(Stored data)
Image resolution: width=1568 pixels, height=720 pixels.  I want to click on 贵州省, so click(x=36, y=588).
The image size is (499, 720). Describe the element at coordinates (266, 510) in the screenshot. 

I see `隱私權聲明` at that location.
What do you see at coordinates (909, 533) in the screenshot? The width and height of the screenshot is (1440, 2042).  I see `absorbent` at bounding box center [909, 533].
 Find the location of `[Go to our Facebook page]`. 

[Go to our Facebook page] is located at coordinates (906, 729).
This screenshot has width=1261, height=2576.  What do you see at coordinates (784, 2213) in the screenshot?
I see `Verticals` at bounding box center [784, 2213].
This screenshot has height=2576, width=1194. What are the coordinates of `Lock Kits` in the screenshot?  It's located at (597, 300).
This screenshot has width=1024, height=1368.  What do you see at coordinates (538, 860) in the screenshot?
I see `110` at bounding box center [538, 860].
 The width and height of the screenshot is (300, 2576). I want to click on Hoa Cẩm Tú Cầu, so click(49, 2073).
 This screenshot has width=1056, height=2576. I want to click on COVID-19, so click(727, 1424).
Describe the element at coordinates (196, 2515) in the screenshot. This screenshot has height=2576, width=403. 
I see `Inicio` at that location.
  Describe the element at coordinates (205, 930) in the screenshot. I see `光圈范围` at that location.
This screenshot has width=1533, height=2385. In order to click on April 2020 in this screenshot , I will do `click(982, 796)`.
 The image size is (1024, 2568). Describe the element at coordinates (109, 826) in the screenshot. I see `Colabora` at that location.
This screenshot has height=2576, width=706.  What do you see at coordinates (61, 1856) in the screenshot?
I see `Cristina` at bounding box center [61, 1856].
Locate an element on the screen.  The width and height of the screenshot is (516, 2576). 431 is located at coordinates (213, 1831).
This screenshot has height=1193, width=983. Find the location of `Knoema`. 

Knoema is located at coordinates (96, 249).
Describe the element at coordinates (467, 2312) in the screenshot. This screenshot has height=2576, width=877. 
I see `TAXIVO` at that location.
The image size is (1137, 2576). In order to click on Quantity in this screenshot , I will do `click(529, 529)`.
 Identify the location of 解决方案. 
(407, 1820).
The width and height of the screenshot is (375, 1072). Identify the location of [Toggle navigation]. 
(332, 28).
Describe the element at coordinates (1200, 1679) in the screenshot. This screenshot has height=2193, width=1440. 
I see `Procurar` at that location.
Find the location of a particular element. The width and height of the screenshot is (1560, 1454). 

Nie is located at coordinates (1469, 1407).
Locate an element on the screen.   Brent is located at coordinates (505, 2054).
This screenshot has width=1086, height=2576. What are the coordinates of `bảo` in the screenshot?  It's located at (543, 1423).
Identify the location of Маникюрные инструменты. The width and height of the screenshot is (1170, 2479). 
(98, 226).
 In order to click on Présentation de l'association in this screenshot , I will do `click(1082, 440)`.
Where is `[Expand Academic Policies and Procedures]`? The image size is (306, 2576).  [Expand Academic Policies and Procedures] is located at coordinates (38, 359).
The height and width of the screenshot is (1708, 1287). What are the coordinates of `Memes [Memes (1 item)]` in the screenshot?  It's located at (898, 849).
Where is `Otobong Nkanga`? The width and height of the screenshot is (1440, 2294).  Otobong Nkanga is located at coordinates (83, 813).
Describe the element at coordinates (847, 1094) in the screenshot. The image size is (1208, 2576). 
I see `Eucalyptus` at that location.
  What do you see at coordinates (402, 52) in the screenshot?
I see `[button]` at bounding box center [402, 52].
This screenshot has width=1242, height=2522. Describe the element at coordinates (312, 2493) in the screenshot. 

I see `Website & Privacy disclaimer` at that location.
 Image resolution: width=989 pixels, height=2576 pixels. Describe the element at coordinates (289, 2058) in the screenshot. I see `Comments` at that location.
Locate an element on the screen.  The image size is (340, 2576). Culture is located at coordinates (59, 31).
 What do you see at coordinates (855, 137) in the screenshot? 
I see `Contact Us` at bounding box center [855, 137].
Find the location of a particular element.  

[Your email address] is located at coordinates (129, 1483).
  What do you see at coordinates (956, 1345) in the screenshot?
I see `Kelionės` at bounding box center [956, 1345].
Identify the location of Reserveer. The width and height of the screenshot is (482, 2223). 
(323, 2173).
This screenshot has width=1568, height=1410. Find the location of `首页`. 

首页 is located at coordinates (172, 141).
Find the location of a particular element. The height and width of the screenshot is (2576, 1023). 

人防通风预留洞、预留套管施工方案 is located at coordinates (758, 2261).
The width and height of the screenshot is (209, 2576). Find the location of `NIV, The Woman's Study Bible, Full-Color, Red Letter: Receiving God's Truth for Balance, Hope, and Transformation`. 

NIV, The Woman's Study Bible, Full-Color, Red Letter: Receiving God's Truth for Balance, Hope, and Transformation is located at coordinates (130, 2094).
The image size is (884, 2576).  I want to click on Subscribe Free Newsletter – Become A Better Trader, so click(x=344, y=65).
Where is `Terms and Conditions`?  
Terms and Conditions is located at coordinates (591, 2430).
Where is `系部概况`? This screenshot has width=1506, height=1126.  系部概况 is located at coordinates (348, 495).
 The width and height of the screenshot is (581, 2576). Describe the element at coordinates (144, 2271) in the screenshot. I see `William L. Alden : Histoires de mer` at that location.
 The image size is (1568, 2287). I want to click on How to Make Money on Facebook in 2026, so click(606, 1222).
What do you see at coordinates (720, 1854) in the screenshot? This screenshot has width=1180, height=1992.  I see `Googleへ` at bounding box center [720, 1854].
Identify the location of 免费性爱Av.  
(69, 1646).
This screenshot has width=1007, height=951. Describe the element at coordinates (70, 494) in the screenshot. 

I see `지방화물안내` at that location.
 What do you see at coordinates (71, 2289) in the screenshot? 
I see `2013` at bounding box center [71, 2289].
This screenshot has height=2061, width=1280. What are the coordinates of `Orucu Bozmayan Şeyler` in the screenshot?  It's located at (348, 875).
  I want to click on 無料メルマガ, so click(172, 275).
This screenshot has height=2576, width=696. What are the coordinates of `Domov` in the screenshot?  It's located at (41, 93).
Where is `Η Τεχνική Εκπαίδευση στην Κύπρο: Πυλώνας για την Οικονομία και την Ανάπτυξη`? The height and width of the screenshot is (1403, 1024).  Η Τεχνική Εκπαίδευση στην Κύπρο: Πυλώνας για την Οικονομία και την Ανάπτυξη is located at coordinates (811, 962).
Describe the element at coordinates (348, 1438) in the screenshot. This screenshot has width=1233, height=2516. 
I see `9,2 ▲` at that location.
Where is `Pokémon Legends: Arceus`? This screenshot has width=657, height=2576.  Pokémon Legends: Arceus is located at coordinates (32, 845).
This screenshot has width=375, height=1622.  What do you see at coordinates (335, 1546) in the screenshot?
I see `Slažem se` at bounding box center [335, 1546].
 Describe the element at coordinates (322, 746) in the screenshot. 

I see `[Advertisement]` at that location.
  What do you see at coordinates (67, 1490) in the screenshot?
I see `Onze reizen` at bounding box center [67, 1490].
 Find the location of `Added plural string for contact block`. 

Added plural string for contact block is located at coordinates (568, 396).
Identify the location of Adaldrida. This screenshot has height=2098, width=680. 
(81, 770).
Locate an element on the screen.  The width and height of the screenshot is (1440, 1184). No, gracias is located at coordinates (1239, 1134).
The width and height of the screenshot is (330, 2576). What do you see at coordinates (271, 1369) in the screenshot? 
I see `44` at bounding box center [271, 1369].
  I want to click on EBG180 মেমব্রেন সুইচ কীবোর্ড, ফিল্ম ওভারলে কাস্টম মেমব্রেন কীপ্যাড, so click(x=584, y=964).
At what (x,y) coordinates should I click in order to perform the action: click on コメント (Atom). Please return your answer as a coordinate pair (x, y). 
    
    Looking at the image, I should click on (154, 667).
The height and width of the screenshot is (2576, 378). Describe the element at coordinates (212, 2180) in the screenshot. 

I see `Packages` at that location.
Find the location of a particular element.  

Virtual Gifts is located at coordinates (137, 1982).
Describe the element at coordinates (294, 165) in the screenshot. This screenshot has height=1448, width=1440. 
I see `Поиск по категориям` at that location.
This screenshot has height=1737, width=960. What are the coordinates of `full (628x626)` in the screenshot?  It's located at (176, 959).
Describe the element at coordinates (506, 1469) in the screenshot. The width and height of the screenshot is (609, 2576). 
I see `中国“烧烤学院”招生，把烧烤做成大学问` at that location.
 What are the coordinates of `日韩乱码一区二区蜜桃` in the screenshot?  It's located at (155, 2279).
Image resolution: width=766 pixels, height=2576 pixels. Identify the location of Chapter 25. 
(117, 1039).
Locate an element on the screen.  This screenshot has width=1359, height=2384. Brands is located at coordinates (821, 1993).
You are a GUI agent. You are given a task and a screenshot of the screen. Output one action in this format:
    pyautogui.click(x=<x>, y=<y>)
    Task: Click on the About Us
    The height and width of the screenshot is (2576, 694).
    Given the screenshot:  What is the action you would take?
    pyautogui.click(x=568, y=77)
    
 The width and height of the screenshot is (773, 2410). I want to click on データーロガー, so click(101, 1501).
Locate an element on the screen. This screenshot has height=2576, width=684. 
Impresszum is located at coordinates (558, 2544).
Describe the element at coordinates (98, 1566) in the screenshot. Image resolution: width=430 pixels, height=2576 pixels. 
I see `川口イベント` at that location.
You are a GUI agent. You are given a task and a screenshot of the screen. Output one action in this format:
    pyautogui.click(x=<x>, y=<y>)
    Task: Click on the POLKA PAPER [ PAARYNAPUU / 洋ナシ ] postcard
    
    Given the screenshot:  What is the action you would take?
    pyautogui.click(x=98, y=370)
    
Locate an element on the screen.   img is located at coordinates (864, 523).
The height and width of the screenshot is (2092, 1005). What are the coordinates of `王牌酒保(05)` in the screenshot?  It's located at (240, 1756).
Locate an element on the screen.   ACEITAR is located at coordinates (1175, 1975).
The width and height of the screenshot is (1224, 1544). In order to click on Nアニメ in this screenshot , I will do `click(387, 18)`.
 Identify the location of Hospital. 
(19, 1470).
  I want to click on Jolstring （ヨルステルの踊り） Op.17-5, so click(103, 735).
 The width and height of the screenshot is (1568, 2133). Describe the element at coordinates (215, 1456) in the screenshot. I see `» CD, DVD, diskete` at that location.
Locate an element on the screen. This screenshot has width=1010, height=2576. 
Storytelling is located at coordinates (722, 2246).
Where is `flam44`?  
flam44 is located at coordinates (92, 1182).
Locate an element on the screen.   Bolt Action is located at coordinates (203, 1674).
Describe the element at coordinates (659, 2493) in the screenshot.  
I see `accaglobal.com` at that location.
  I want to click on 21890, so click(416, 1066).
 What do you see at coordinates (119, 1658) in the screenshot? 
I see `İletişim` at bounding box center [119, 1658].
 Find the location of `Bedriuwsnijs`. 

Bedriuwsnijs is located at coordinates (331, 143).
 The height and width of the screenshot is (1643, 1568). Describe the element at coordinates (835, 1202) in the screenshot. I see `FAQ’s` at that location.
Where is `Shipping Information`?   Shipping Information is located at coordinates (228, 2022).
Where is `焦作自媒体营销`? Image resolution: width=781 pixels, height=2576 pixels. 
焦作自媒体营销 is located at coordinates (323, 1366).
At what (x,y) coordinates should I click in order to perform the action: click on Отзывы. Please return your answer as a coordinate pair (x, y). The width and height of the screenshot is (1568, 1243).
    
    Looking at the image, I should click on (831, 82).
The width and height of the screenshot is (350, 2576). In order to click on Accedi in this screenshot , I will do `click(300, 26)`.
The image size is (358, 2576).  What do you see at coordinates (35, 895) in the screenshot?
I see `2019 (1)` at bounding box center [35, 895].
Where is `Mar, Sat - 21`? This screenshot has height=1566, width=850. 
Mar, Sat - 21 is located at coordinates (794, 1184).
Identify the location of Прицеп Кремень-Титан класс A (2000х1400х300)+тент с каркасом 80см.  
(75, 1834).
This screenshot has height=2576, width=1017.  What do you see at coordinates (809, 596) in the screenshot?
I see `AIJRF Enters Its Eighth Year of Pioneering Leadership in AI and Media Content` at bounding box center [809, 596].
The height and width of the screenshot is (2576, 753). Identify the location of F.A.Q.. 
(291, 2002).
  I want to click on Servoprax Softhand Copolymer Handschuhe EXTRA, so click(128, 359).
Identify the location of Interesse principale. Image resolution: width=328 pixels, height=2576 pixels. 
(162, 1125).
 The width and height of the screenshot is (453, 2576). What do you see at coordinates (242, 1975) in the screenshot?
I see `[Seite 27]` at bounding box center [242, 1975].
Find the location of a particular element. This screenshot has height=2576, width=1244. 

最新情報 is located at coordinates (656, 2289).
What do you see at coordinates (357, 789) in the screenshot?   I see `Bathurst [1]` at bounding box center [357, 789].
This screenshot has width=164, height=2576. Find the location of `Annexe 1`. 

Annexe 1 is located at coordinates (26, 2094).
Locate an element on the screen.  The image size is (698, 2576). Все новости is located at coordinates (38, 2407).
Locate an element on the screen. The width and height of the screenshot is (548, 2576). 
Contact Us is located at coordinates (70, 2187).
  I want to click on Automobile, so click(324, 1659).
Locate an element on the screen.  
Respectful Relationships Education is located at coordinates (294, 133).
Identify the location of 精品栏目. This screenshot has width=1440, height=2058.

- **TASK REQUIREMENTS**:
Please give a word-for-word repetition of the lines from the one containing "This screenshot has width=164, height=2576." through the last line of the data above, including both, and nothing besides.

- **SOLUTION**:
This screenshot has width=164, height=2576. Find the location of `Annexe 1`. 

Annexe 1 is located at coordinates (26, 2094).
Locate an element on the screen.  The image size is (698, 2576). Все новости is located at coordinates (38, 2407).
Locate an element on the screen. The width and height of the screenshot is (548, 2576). 
Contact Us is located at coordinates (70, 2187).
  I want to click on Automobile, so click(324, 1659).
Locate an element on the screen.  
Respectful Relationships Education is located at coordinates (294, 133).
Identify the location of 精品栏目. This screenshot has width=1440, height=2058.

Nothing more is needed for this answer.